> _WHAT THE TASK REQUIRES_:
Look through the data below for the line with "Descrizione", and transcribe it exactly together with each line after it up to and including the line with "051 2144217". Give nothing else.

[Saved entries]
════════════════
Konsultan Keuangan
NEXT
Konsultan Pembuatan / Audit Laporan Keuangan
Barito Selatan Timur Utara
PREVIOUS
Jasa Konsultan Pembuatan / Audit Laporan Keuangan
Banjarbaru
════════════════
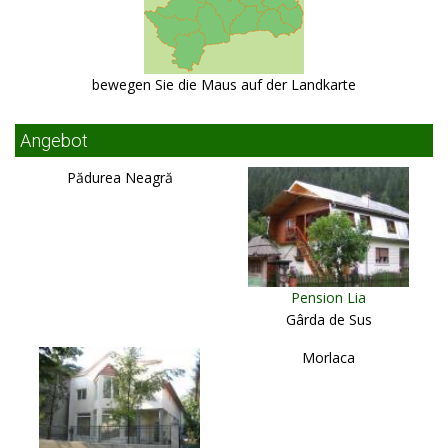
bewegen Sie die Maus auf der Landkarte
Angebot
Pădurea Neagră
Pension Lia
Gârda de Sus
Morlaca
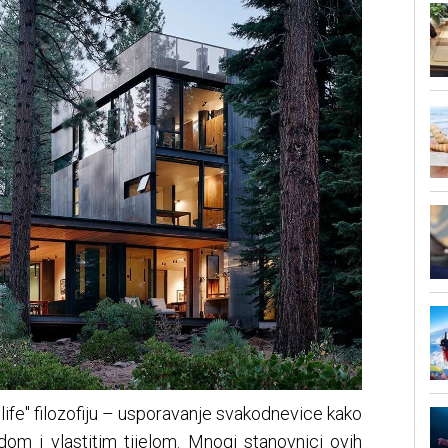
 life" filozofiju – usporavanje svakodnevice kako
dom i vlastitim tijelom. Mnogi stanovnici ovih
════════════════
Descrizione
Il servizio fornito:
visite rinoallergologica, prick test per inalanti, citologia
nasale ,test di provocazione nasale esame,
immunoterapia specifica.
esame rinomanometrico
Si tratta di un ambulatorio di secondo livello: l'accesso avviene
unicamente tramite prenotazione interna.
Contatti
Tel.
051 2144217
════════════════
> _RESULT OF THIS TASK_:
Descrizione
Il servizio fornito:
visite rinoallergologica, prick test per inalanti, citologia
nasale ,test di provocazione nasale esame,
immunoterapia specifica.
esame rinomanometrico
Si tratta di un ambulatorio di secondo livello: l'accesso avviene
unicamente tramite prenotazione interna.
Contatti
Tel.
051 2144217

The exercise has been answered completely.